_Goal of the exercise_
Look for "page" in the material below and show each line that contains it.
───
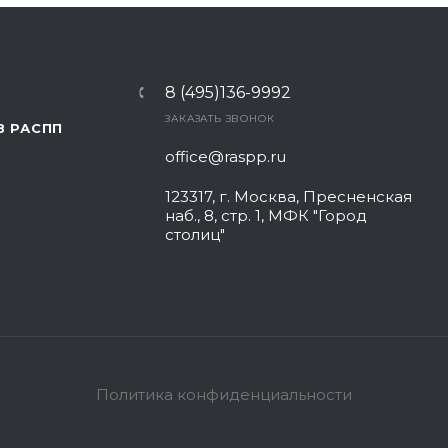
8 (495)136-9992
ЗАКАЗАТЬ ЗВОНОК
В РАСПП
office@raspp.ru
123317, г. Москва, Пресненская
наб., 8, стр. 1, МФК "Город
столиц"
Политика конфиденциальности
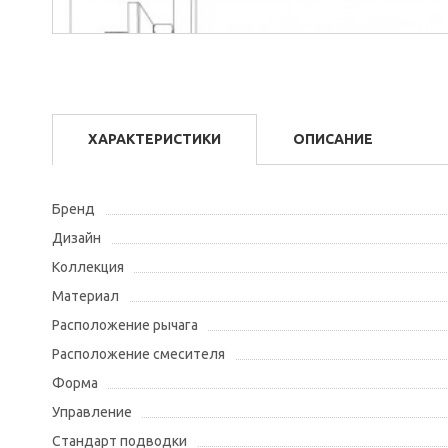
ХАРАКТЕРИСТИКИ
ОПИСАНИЕ
Бренд
Дизайн
Коллекция
Материал
Расположение рычага
Расположение смесителя
Форма
Управление
Стандарт подводки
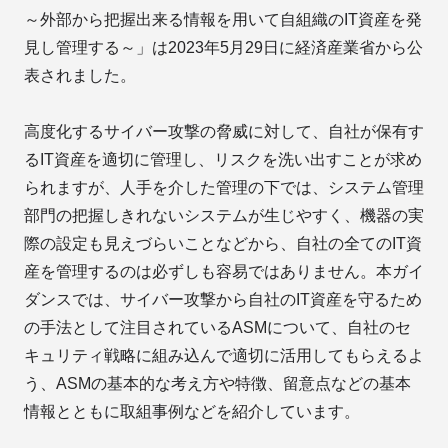
～外部から把握出来る情報を用いて自組織のIT資産を発
見し管理する～」は2023年5月29日に経済産業省から公
表されました。
高度化するサイバー攻撃の脅威に対して、自社が保有す
るIT資産を適切に管理し、リスクを洗い出すことが求め
られますが、人手を介した管理の下では、システム管理
部門の把握しきれないシステムが生じやすく、機器の実
際の設定も見えづらいことなどから、自社の全てのIT資
産を管理するのは必ずしも容易ではありません。本ガイ
ダンスでは、サイバー攻撃から自社のIT資産を守るため
の手法として注目されているASMについて、自社のセ
キュリティ戦略に組み込んで適切に活用してもらえるよ
う、ASMの基本的な考え方や特徴、留意点などの基本
情報とともに取組事例などを紹介しています。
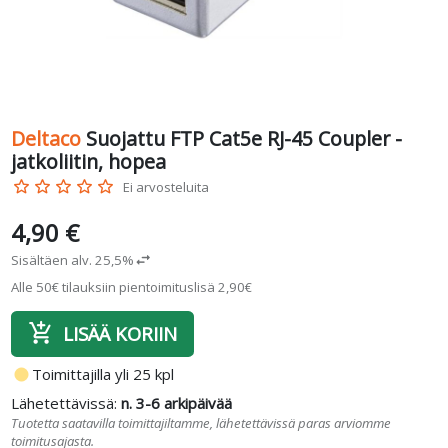
Deltaco
Suojattu FTP Cat5e RJ-45 Coupler -
jatkoliitin, hopea
star_border
star_border
star_border
star_border
star_border
Ei arvosteluita
4,90 €
Sisältäen alv. 25,5%
swap_horiz
Alle 50€ tilauksiin pientoimituslisä 2,90€
add_shopping_cart
LISÄÄ KORIIN
fiber_manual_record
Toimittajilla yli 25 kpl
Lähetettävissä:
n. 3-6 arkipäivää
Tuotetta saatavilla toimittajiltamme, lähetettävissä paras arviomme
toimitusajasta.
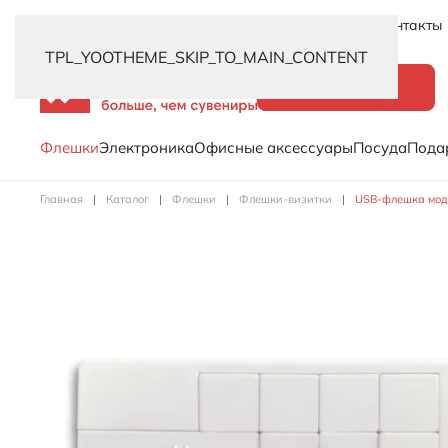
Новинки
Услуги
Распродажа
Доставка
Контакты
TPL_YOOTHEME_SKIP_TO_MAIN_CONTENT
Каталог
Флешки
Электроника
Офисные аксессуары
Посуда
Пода
Главная
Каталог
Флешки
Флешки-визитки
USB-флешка моде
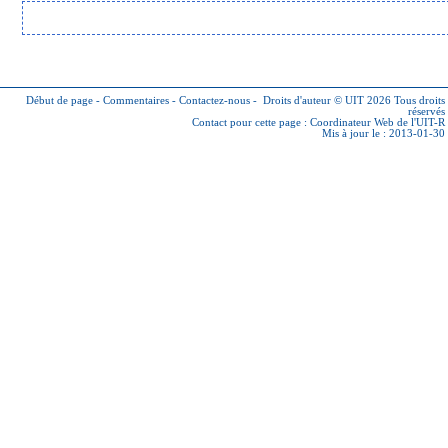
Début de page
-
Commentaires
-
Contactez-nous
-
Droits d'auteur © UIT 2026
Tous droits
réservés
Contact pour cette page :
Coordinateur Web de l'UIT-R
Mis à jour le : 2013-01-30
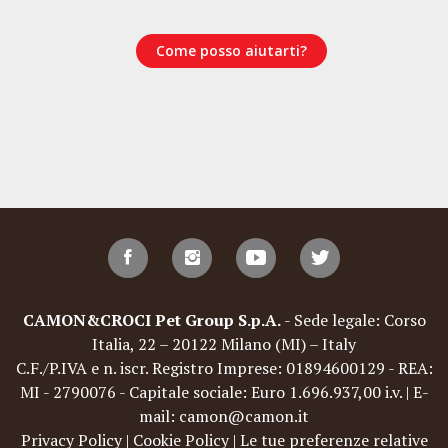
Come posso aiutarti?
CAMON&CROCI Pet Group S.p.A.
- Sede legale: Corso
Italia, 22 – 20122 Milano (MI) – Italy
C.F./P.IVA e n. iscr. Registro Imprese: 01894600129 - REA:
MI - 2790076 - Capitale sociale: Euro 1.696.937,00 i.v. | E-
mail: camon@camon.it
Privacy Policy
|
Cookie Policy
|
Le tue preferenze relative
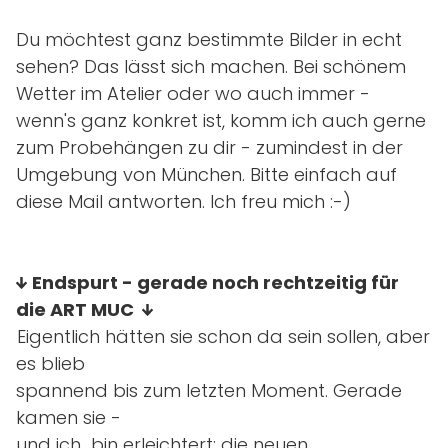
Du möchtest ganz bestimmte Bilder in echt
sehen? Das lässt sich machen. Bei schönem
Wetter im Atelier oder wo auch immer -
wenn's ganz konkret ist, komm ich auch gerne
zum Probehängen zu dir - zumindest in der
Umgebung von München. Bitte einfach auf
diese Mail antworten. Ich freu mich :-)
Endspurt - gerade noch rechtzeitig für
die ART MUC
Eigentlich hätten sie schon da sein sollen, aber
es blieb
spannend bis zum letzten Moment. Gerade
kamen sie -
und ich bin erleichtert: die neuen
───
_The answer_
Début de page
Contact pour cette page :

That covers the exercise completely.